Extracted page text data
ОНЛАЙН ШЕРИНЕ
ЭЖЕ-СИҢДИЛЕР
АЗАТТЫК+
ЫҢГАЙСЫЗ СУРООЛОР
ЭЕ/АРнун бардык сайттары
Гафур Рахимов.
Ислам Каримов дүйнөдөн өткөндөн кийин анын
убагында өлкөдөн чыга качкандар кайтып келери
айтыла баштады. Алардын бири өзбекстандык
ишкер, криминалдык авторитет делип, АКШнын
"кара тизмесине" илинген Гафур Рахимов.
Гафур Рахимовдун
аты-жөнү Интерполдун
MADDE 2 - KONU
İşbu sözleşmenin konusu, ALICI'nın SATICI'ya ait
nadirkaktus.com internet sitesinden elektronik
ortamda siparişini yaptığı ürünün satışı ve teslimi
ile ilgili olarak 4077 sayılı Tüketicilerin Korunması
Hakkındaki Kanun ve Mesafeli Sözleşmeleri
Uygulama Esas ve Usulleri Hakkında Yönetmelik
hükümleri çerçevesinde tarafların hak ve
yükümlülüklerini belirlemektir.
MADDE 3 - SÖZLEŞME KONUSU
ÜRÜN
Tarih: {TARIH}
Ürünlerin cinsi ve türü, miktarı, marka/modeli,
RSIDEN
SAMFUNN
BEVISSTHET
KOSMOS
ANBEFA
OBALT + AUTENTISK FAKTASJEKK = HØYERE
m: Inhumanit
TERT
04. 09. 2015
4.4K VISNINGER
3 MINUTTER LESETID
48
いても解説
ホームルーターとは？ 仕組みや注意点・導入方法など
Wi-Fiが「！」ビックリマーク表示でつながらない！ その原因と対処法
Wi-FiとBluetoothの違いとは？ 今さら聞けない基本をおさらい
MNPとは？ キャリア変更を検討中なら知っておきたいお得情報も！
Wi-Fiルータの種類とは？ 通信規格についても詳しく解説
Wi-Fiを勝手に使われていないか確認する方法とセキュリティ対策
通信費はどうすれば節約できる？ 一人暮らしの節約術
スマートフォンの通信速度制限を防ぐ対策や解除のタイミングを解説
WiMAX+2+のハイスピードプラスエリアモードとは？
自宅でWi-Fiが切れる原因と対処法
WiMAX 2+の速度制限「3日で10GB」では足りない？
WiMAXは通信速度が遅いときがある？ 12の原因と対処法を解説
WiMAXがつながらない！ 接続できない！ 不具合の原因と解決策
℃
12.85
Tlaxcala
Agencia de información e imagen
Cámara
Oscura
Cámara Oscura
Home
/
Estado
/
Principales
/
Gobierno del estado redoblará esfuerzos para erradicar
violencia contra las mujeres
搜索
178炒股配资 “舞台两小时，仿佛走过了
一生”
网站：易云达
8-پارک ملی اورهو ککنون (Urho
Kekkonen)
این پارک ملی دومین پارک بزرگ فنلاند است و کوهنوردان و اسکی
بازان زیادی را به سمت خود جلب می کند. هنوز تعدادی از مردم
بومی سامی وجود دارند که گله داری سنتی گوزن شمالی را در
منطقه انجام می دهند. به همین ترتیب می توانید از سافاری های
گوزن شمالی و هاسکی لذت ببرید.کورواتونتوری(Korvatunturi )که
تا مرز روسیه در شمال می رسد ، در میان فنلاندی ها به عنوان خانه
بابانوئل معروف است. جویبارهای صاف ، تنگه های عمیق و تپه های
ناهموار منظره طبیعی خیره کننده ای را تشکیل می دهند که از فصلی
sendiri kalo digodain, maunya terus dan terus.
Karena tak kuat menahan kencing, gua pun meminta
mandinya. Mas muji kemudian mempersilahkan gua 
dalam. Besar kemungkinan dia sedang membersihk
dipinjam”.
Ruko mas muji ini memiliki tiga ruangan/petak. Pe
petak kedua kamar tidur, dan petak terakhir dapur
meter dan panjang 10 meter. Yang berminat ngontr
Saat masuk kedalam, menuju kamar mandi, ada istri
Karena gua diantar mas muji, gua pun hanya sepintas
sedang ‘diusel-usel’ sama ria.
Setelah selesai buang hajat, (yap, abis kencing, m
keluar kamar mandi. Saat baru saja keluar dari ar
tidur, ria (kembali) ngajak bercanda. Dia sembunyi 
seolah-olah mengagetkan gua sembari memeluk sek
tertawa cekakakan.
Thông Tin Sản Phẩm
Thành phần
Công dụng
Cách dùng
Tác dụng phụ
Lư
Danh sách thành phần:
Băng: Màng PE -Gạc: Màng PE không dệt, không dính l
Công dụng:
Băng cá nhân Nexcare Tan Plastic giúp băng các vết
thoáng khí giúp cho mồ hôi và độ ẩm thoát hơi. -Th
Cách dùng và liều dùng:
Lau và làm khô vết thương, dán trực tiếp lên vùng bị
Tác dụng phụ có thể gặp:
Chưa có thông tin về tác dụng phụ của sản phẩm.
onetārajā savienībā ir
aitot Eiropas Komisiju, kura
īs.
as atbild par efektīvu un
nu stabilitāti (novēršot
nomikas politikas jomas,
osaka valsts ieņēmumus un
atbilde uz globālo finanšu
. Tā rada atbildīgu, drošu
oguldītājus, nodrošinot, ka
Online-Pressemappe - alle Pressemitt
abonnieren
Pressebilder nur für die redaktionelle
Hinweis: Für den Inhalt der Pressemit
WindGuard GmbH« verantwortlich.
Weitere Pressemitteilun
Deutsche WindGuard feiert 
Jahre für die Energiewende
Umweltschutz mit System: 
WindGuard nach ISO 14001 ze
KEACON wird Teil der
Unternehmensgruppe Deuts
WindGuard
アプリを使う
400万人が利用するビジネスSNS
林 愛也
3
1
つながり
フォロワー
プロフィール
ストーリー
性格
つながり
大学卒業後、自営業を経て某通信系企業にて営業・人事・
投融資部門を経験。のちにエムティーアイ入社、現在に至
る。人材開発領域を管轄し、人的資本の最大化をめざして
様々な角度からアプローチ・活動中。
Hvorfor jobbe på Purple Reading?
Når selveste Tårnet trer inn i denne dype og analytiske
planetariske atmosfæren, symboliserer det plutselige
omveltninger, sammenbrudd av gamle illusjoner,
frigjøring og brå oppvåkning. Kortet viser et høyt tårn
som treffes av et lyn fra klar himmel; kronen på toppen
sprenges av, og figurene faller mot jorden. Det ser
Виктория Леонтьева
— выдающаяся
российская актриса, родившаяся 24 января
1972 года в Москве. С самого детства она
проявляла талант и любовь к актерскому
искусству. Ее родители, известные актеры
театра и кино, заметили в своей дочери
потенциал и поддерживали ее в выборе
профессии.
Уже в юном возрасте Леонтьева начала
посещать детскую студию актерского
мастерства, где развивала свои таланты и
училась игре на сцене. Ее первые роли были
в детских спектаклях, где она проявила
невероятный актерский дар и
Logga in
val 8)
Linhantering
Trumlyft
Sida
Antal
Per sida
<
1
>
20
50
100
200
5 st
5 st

* Required action *
Type the data again exactly. Leave nothing out.

* Solved problem *
ОНЛАЙН ШЕРИНЕ
ЭЖЕ-СИҢДИЛЕР
АЗАТТЫК+
ЫҢГАЙСЫЗ СУРООЛОР
ЭЕ/АРнун бардык сайттары
Гафур Рахимов.
Ислам Каримов дүйнөдөн өткөндөн кийин анын
убагында өлкөдөн чыга качкандар кайтып келери
айтыла баштады. Алардын бири өзбекстандык
ишкер, криминалдык авторитет делип, АКШнын
"кара тизмесине" илинген Гафур Рахимов.
Гафур Рахимовдун
аты-жөнү Интерполдун
MADDE 2 - KONU
İşbu sözleşmenin konusu, ALICI'nın SATICI'ya ait
nadirkaktus.com internet sitesinden elektronik
ortamda siparişini yaptığı ürünün satışı ve teslimi
ile ilgili olarak 4077 sayılı Tüketicilerin Korunması
Hakkındaki Kanun ve Mesafeli Sözleşmeleri
Uygulama Esas ve Usulleri Hakkında Yönetmelik
hükümleri çerçevesinde tarafların hak ve
yükümlülüklerini belirlemektir.
MADDE 3 - SÖZLEŞME KONUSU
ÜRÜN
Tarih: {TARIH}
Ürünlerin cinsi ve türü, miktarı, marka/modeli,
RSIDEN
SAMFUNN
BEVISSTHET
KOSMOS
ANBEFA
OBALT + AUTENTISK FAKTASJEKK = HØYERE
m: Inhumanit
TERT
04. 09. 2015
4.4K VISNINGER
3 MINUTTER LESETID
48
いても解説
ホームルーターとは？ 仕組みや注意点・導入方法など
Wi-Fiが「！」ビックリマーク表示でつながらない！ その原因と対処法
Wi-FiとBluetoothの違いとは？ 今さら聞けない基本をおさらい
MNPとは？ キャリア変更を検討中なら知っておきたいお得情報も！
Wi-Fiルータの種類とは？ 通信規格についても詳しく解説
Wi-Fiを勝手に使われていないか確認する方法とセキュリティ対策
通信費はどうすれば節約できる？ 一人暮らしの節約術
スマートフォンの通信速度制限を防ぐ対策や解除のタイミングを解説
WiMAX+2+のハイスピードプラスエリアモードとは？
自宅でWi-Fiが切れる原因と対処法
WiMAX 2+の速度制限「3日で10GB」では足りない？
WiMAXは通信速度が遅いときがある？ 12の原因と対処法を解説
WiMAXがつながらない！ 接続できない！ 不具合の原因と解決策
℃
12.85
Tlaxcala
Agencia de información e imagen
Cámara
Oscura
Cámara Oscura
Home
/
Estado
/
Principales
/
Gobierno del estado redoblará esfuerzos para erradicar
violencia contra las mujeres
搜索
178炒股配资 “舞台两小时，仿佛走过了
一生”
网站：易云达
8-پارک ملی اورهو ککنون (Urho
Kekkonen)
این پارک ملی دومین پارک بزرگ فنلاند است و کوهنوردان و اسکی
بازان زیادی را به سمت خود جلب می کند. هنوز تعدادی از مردم
بومی سامی وجود دارند که گله داری سنتی گوزن شمالی را در
منطقه انجام می دهند. به همین ترتیب می توانید از سافاری های
گوزن شمالی و هاسکی لذت ببرید.کورواتونتوری(Korvatunturi )که
تا مرز روسیه در شمال می رسد ، در میان فنلاندی ها به عنوان خانه
بابانوئل معروف است. جویبارهای صاف ، تنگه های عمیق و تپه های
ناهموار منظره طبیعی خیره کننده ای را تشکیل می دهند که از فصلی
sendiri kalo digodain, maunya terus dan terus.
Karena tak kuat menahan kencing, gua pun meminta
mandinya. Mas muji kemudian mempersilahkan gua 
dalam. Besar kemungkinan dia sedang membersihk
dipinjam”.
Ruko mas muji ini memiliki tiga ruangan/petak. Pe
petak kedua kamar tidur, dan petak terakhir dapur
meter dan panjang 10 meter. Yang berminat ngontr
Saat masuk kedalam, menuju kamar mandi, ada istri
Karena gua diantar mas muji, gua pun hanya sepintas
sedang ‘diusel-usel’ sama ria.
Setelah selesai buang hajat, (yap, abis kencing, m
keluar kamar mandi. Saat baru saja keluar dari ar
tidur, ria (kembali) ngajak bercanda. Dia sembunyi 
seolah-olah mengagetkan gua sembari memeluk sek
tertawa cekakakan.
Thông Tin Sản Phẩm
Thành phần
Công dụng
Cách dùng
Tác dụng phụ
Lư
Danh sách thành phần:
Băng: Màng PE -Gạc: Màng PE không dệt, không dính l
Công dụng:
Băng cá nhân Nexcare Tan Plastic giúp băng các vết
thoáng khí giúp cho mồ hôi và độ ẩm thoát hơi. -Th
Cách dùng và liều dùng:
Lau và làm khô vết thương, dán trực tiếp lên vùng bị
Tác dụng phụ có thể gặp:
Chưa có thông tin về tác dụng phụ của sản phẩm.
onetārajā savienībā ir
aitot Eiropas Komisiju, kura
īs.
as atbild par efektīvu un
nu stabilitāti (novēršot
nomikas politikas jomas,
osaka valsts ieņēmumus un
atbilde uz globālo finanšu
. Tā rada atbildīgu, drošu
oguldītājus, nodrošinot, ka
Online-Pressemappe - alle Pressemitt
abonnieren
Pressebilder nur für die redaktionelle
Hinweis: Für den Inhalt der Pressemit
WindGuard GmbH« verantwortlich.
Weitere Pressemitteilun
Deutsche WindGuard feiert 
Jahre für die Energiewende
Umweltschutz mit System: 
WindGuard nach ISO 14001 ze
KEACON wird Teil der
Unternehmensgruppe Deuts
WindGuard
アプリを使う
400万人が利用するビジネスSNS
林 愛也
3
1
つながり
フォロワー
プロフィール
ストーリー
性格
つながり
大学卒業後、自営業を経て某通信系企業にて営業・人事・
投融資部門を経験。のちにエムティーアイ入社、現在に至
る。人材開発領域を管轄し、人的資本の最大化をめざして
様々な角度からアプローチ・活動中。
Hvorfor jobbe på Purple Reading?
Når selveste Tårnet trer inn i denne dype og analytiske
planetariske atmosfæren, symboliserer det plutselige
omveltninger, sammenbrudd av gamle illusjoner,
frigjøring og brå oppvåkning. Kortet viser et høyt tårn
som treffes av et lyn fra klar himmel; kronen på toppen
sprenges av, og figurene faller mot jorden. Det ser
Виктория Леонтьева
— выдающаяся
российская актриса, родившаяся 24 января
1972 года в Москве. С самого детства она
проявляла талант и любовь к актерскому
искусству. Ее родители, известные актеры
театра и кино, заметили в своей дочери
потенциал и поддерживали ее в выборе
профессии.
Уже в юном возрасте Леонтьева начала
посещать детскую студию актерского
мастерства, где развивала свои таланты и
училась игре на сцене. Ее первые роли были
в детских спектаклях, где она проявила
невероятный актерский дар и
Logga in
val 8)
Linhantering
Trumlyft
Sida
Antal
Per sida
<
1
>
20
50
100
200
5 st
5 st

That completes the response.